In a population of patients with PsA that was generally without FM, we found that up to a quarter experience persistent joint pain, despite an absence of objective inflammation on examination, underlining the pervasiveness of this clinical scenario. Those with remaining tender joints reported more fatigue, sleep disturbance, depression, and anxiety, and worse ability to cope than those without, although we cannot determine the directionality of this relationship from a cross-sectional analysis. However, our longitudinal cohort did find that those with a history of depression were more likely to have persistent joint pain after initiation of treatment than those without, in line with previous studies showing that comorbid depression can hamper PsA remission.7,8 We are limited in the classification of persistent joint pain, which lacked corresponding radiographic confirmation of the absence of inflammation, and the low prevalence of FM, preventing the detection of its possible contribution.

Understanding the modulators of residual joint pain is of critical importance to improve outcomes in PsA. In patients initiating their second or later biologic, only a minority will remain on the drug and achieve remission.9 Although this may reflect treatment-resistant PsA, alternatively, it may also represent failure to differentiate between true inflammatory pain and pain perpetuated by other, noninflammatory factors.

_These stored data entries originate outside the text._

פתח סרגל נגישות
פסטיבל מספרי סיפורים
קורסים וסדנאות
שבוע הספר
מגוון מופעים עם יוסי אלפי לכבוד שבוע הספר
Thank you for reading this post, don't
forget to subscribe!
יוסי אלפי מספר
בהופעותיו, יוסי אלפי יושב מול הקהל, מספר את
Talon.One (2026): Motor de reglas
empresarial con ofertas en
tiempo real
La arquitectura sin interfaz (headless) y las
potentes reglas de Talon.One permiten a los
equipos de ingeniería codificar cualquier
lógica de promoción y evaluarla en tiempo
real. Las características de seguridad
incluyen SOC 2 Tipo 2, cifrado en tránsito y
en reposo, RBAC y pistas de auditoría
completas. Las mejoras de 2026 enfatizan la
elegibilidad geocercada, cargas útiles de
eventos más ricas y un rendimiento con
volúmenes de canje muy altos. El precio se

Although new and potentially effective treatment strategies are emerging,10 adjuvant therapies (ie, targeting mental health and sleep) may be necessary to improve outcomes in PsA.

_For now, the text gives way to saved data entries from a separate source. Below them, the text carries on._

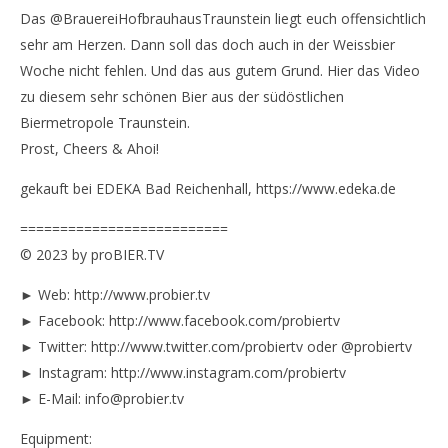
Das @BrauereiHofbrauhausTraunstein liegt euch offensichtlich
sehr am Herzen. Dann soll das doch auch in der Weissbier
Woche nicht fehlen. Und das aus gutem Grund. Hier das Video
zu diesem sehr schönen Bier aus der südöstlichen
Biermetropole Traunstein.
Prost, Cheers & Ahoi!
gekauft bei EDEKA Bad Reichenhall, https://www.edeka.de
==========================
© 2023 by proBIER.TV
► Web: http://www.probier.tv
► Facebook: http://www.facebook.com/probiertv
► Twitter: http://www.twitter.com/probiertv oder @probiertv
► Instagram: http://www.instagram.com/probiertv
► E-Mail: info@probier.tv
Equipment:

This study was funded by the National Institutes of Health/National Institute of Arthritis and Musculoskeletal and Skin Diseases (NIH/NIAMS 1UC2AR081029 to JUS; T32-AR-069515 to RHH and JUS; 5UC2AR081039-02S1 to JUS and RHH), NYU Colton Center for Autoimmunity, Rheumatology Research Foundation, National Psoriasis Foundation, Beatrice Snyder Foundation, and Riley Family Foundation.

RHH has served as a consultant for Janssen and UCB. SMR has served as a consultant for UCB, Novartis, Amgen, Fresenius Kabi, and AbbVie; and has received clinical research support from Pfizer, Janssen, and Eli Lilly. JUS has served as a consultant for Janssen, Novartis, Pfizer, Sanofi, Amgen, UCB, BMS, and AbbVie; and has received funding for investigator-initiated studies from Janssen and Pfizer. The remaining authors declare no conflicts of interest relevant to this article.